Give the count of lines in the records below that contain "användarnamn", and say nothing more.

*** Opening DATA EXTRACT ***

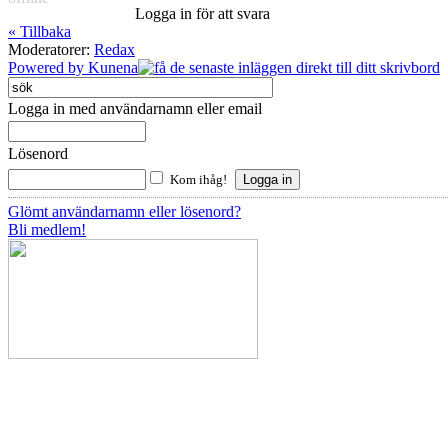
Logga in för att svara
« Tillbaka
Moderatorer:
Redax
Powered by
Kunena
Logga in med användarnamn eller email
Lösenord
Kom ihåg!
Glömt användarnamn eller lösenord?
Bli medlem!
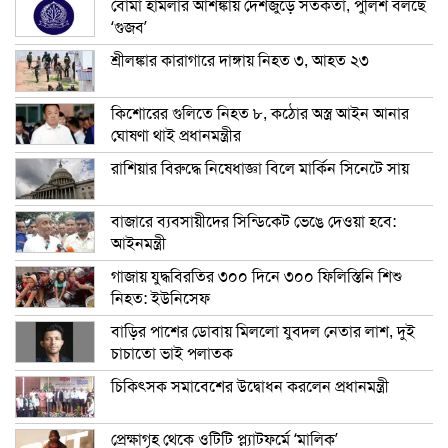
বোমা হামলার আশঙ্কায় দেশজুড়ে সতর্কতা, পুলিশ বলছে
‘গুজব’
শ্রীলঙ্কার কারাগারে দাঙ্গায় নিহত ৩, আহত ২৩
কিশোরের গুলিতে নিহত ৮, কঠোর অস্ত্র আইন আনার
ঘোষণা থাই প্রধানমন্ত্রীর
রাশিয়ার বিরুদ্ধে নিষেধাজ্ঞা বিলে মার্কিন সিনেটে সায়
বাজারে ব্যবসায়ীদের সিন্ডিকেট ভেঙে দেওয়া হবে:
আইনমন্ত্রী
গাজায় যুদ্ধবিরতির ৩০০ দিনে ৩০০ ফিলিস্তিনি শিশু
নিহত: ইউনিসেফ
বাড়ির পাশের ডোবায় মিললো যুবদল নেতার লাশ, দুই
চাচাতো ভাই পলাতক
চিকিৎসক সমাবেশের উদ্বোধন করলেন প্রধানমন্ত্রী
প্রেক্ষাগৃহ থেকে ওটিটি প্ল্যাটফর্মে ‘মালিক’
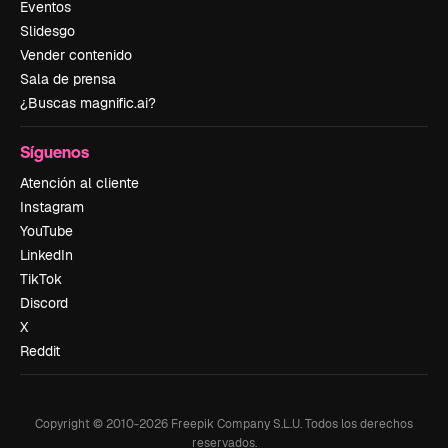
Eventos
Slidesgo
Vender contenido
Sala de prensa
¿Buscas magnific.ai?
Síguenos
Atención al cliente
Instagram
YouTube
LinkedIn
TikTok
Discord
X
Reddit
Copyright © 2010-
2026
Freepik Company S.L.U.
Todos los derechos
reservados
.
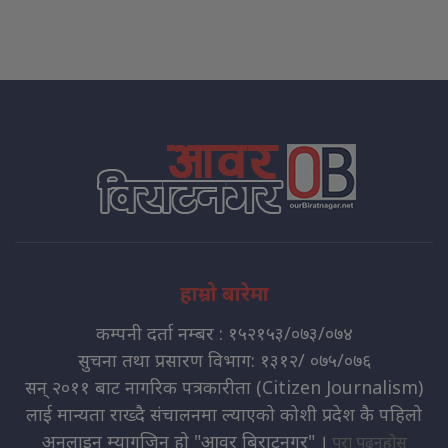
हाम्रो बारेमा
कम्पनी दर्ता नम्बर : १५२१५३/०७३/०७४
सुचना तथा प्रसारण विभाग: १३१२/ ०७५/०७६
सन् २०११ बाट नागरिक पत्रकारीता (Citizen Journalism)
लाई मान्यता राख्दै संचालनमा ल्याएको कोशी प्रदेश कै पहिलो
अनलाइन म्यागजिन हो "आवर बिराटनगर" ।
पुरा पढ्नुहोस्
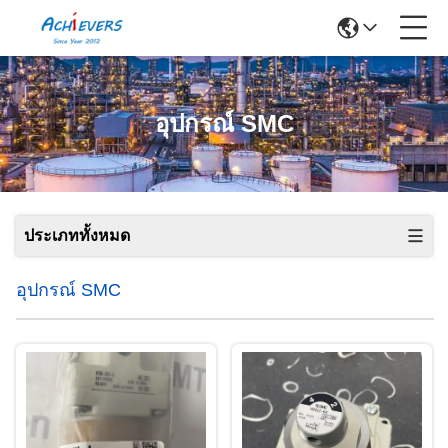
อุปกรณ์ SMC
ประเภททั้งหมด
อุปกรณ์ SMC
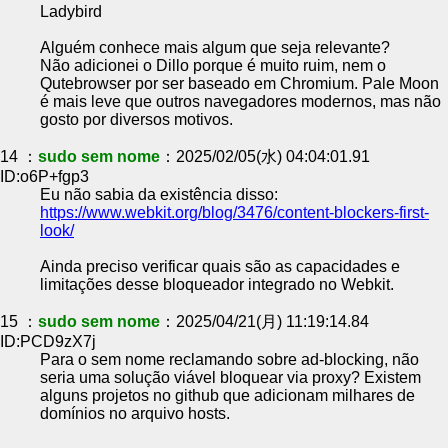
Ladybird
Alguém conhece mais algum que seja relevante?
Não adicionei o Dillo porque é muito ruim, nem o
Qutebrowser por ser baseado em Chromium. Pale Moon
é mais leve que outros navegadores modernos, mas não
gosto por diversos motivos.
14 ：
sudo sem nome
：2025/02/05(水) 04:04:01.91
ID:o6P+fgp3
Eu não sabia da existência disso:
https://www.webkit.org/blog/3476/content-blockers-first-
look/
Ainda preciso verificar quais são as capacidades e
limitações desse bloqueador integrado no Webkit.
15 ：
sudo sem nome
：2025/04/21(月) 11:19:14.84
ID:PCD9zX7j
Para o sem nome reclamando sobre ad-blocking, não
seria uma solução viável bloquear via proxy? Existem
alguns projetos no github que adicionam milhares de
domínios no arquivo hosts.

*** Closing DATA EXTRACT ***

WRITTEN ANSWER: 2